= Laura Wernet-Paskel =

Aruban teacher, writer and politician

Laura Simona Wernet-Paskel (February 18, 1911 – September 8, 1962) was an Aruban teacher, writer, and politician. She was the first female political candidate in Aruba, running for office three times beginning in 1949.

== Early life and education ==
Laura Simona Paskel was born in Santa Cruz, Aruba, in 1911. She was the oldest of three children in a Catholic farming family. On the advice of the Dominican nuns who oversaw Catholic education in Aruba, she went by boat to the Netherlands at age 15 to study at a school in Reuver. When Paskel, along with Magdalena de Cuba, passed the teacher's exam in 1931, the two became the first Aruban schoolteachers to graduate in the Netherlands.

== Career ==

=== Teaching ===
Back in Aruba, Paskel began teaching at the Maria School in Santa Cruz, where she was known as "Miss Laura." But she was fired in 1937 after her marriage to Willem Wernet, as was customary for married women working in the public sector at the time. In the early years of their marriage, she took over the administration of her husband's businesses. She also gave birth to seven children between 1938 and 1949.

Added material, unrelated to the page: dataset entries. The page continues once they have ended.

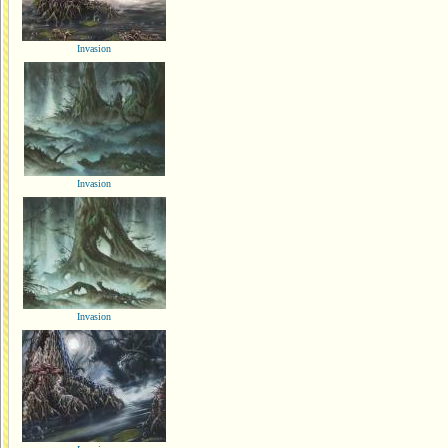
Invasion
Invasion
Invasion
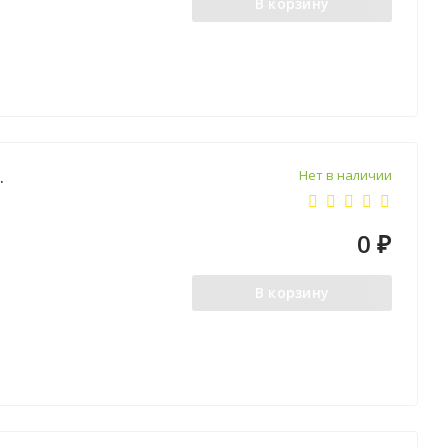
В корзину
Нет в наличии
.
0
₽
В корзину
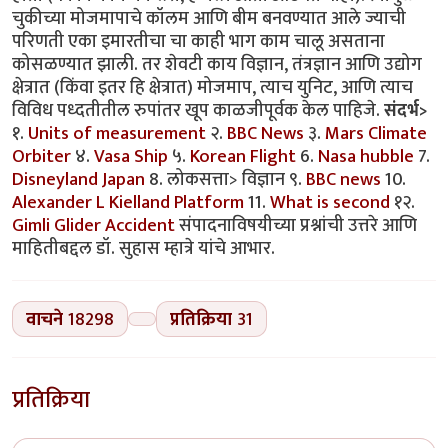
चुकीच्या मोजमापाचे कॉलम आणि बीम बनवण्यात आले ज्याची
परिणती एका इमारतीचा चा काही भाग काम चालू असताना
कोसळण्यात झाली. तर शेवटी काय विज्ञान, तंत्रज्ञान आणि उद्योग
क्षेत्रात (किंवा इतर हि क्षेत्रात) मोजमाप, त्याच युनिट, आणि त्याच
विविध पध्दतीतील रुपांतर खूप काळजीपूर्वक केल पाहिजे.
संदर्भ>
१.
Units of measurement
२.
BBC News
३.
Mars Climate
Orbiter
४.
Vasa Ship
५.
Korean Flight
6.
Nasa hubble
7.
Disneyland Japan
8. लोकसत्ता> विज्ञान ९.
BBC news
10.
Alexander L Kielland Platform
11.
What is second
१२.
Gimli Glider Accident
संपादनाविषयीच्या प्रश्नांची उत्तरे आणि
माहितीबद्दल डॉ. सुहास म्हात्रे यांचे आभार.
वाचने
18298
प्रतिक्रिया
31
प्रतिक्रिया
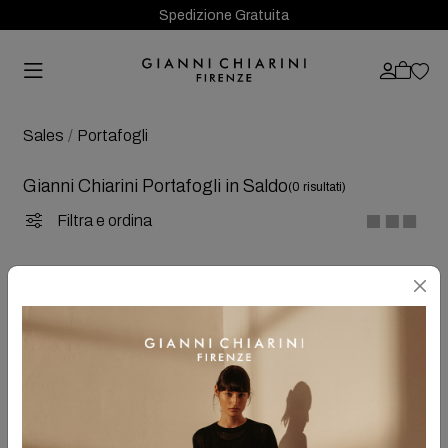
Spedizione Gratuita
Sales
Portafogli
Gianni Chiarini Portafogli in Saldo
(0 risultati)
Filtra e ordina
OOPS!
SPIACENTE
... al momento non è presente alcun articolo scelto!
Se hai eseguito una ricerca sul sito, prova a seguire questi
suggerimenti e cerca di nuovo:
Controlla che tutte le parole siano scritte correttamente
Prova con parole differenti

She began working as a teacher again in 1948, but only on a contract basis. She taught at the Maria School as well as other local schools, including Filomena College in San Nicolaas.

=== Writer ===
After initially being forced to stop teaching, Wernet-Paskel dedicated herself to literature, setting up her own library at home and lending out books because there was no public library on the island. She began to write poetry and short stories.

In 1944 she completed the 80-page handwritten manuscript "Ons eilandje Aruba" ("Our Island Aruba"), becoming the first woman to produce a written history of the island. The manuscript, written in Dutch, provides a description of Aruba's population, its early history, its growth and development in the 1940s, and its flora and fauna. It was published in part during World War II in the magazine Maandblad voor de Jeugd, but it was not published in full until 1992, when it was released posthumously as a standalone book.

=== Politics ===
Wernet-Paskel became politically active through community organizing, running campaigns for the hungry in the Netherlands during the war years, particularly during the Dutch famine of 1944–45. In 1953, she gathered relief funds for victims of the North Sea flood in Zeeland.

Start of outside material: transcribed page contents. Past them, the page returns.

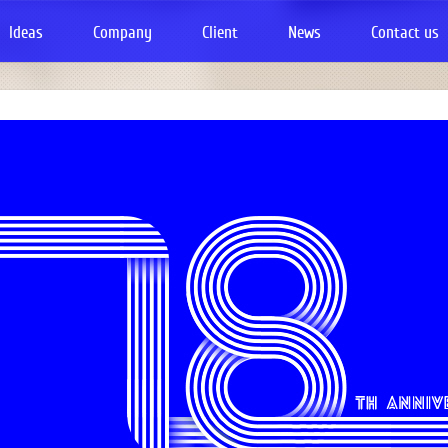
Ideas
Company
Client
News
Contact us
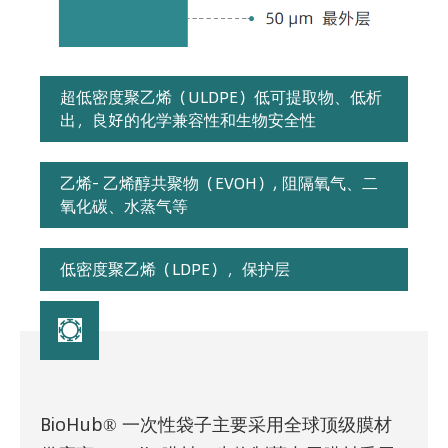
超低密度聚乙烯（ULDPE）低可提取物、低析
出，良好的化学兼容性和生物安全性
乙烯- 乙烯醇共聚物（EVOH）, 阻隔氧气、二
氧化碳、水蒸气等
低密度聚乙烯（LDPE），保护层

BioHub® 一次性袋子主要采用全球顶级膜材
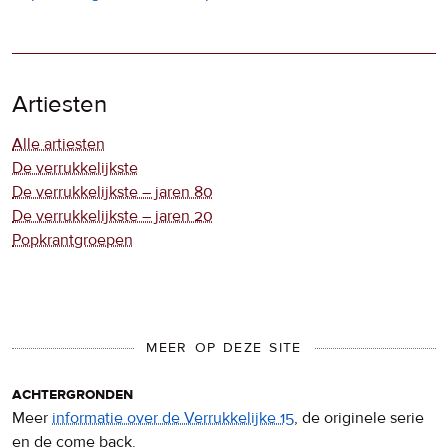
Artiesten
Alle artiesten
De verrukkelijkste
De verrukkelijkste – jaren 80
De verrukkelijkste – jaren 20
Popkrantgroepen
MEER OP DEZE SITE
achtergronden
Meer
informatie over de Verrukkelijke 15
, de originele serie
en de come back.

In 1948, the National Aruban Union (UNA) party was formed, and Wernet-Paskel, who was by then a well-known figure in the Roman Catholic community, joined. Universal suffrage was introduced to the Netherlands Antilles that year, which allowed women to vote in the next elections on March 17, 1949. Wernet-Paskel stood for election that year, becoming the first female candidate in the history of Aruba.

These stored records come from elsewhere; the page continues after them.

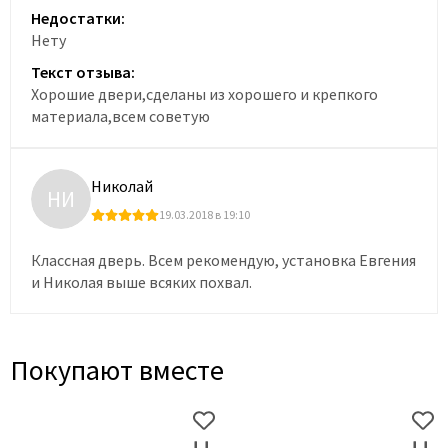
Недостатки:
Нету
Текст отзыва:
Хорошие двери,сделаны из хорошего и крепкого
материала,всем советую
Николай
НИ
19.03.2018 в 19:10
Классная дверь. Всем рекомендую, установка Евгения
и Николая выше всяких похвал.
Покупают вместе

Ahead of the election, she was chosen for fifth place on the UNA party list with 594 votes; Felipe Tromp was chosen as party leader. However, she failed to obtain a state seat.

After a split in the party, Wernet-Paskel allied with UNA-II, the Catholic branch led by Apolonio (Poy) Werleman. She ran again in the state elections on December 21, 1950, and then in the first elections for the Island Council following its establishment through the Islands Regulation of the Netherlands Antilles (ERNA) in 1951. She never received enough personal votes to take office. Wernet-Paskel was the only female candidate in each of these three elections.

She continued to be politically active despite her electoral losses. She organized protests of housewives against prostitution in 1951, particularly in response to the proposed establishment of a brothel in Juwana Morto, which was to be modeled after the open-air Campo Alegre brothel in Curaçao.

Wernet-Paskel retired from politics in 1955. Aruba would not have a female lawmaker until Maria Irausquin-Wajcberg was elected in 1963.

== Death and legacy ==
Wernet-Paskel was diagnosed with cancer in 1957, and she resigned from teaching in the beginning of 1960. She died in 1962 at the Lago Colony hospital.

The Sint Jan primary school in Kadushi Largo was renamed Colegio Laura Wernet-Paskel in 1992. A stamp with her image was released in 1996, and in 1999 she was honored as "Woman of the Millenium" by various Aruban authorities.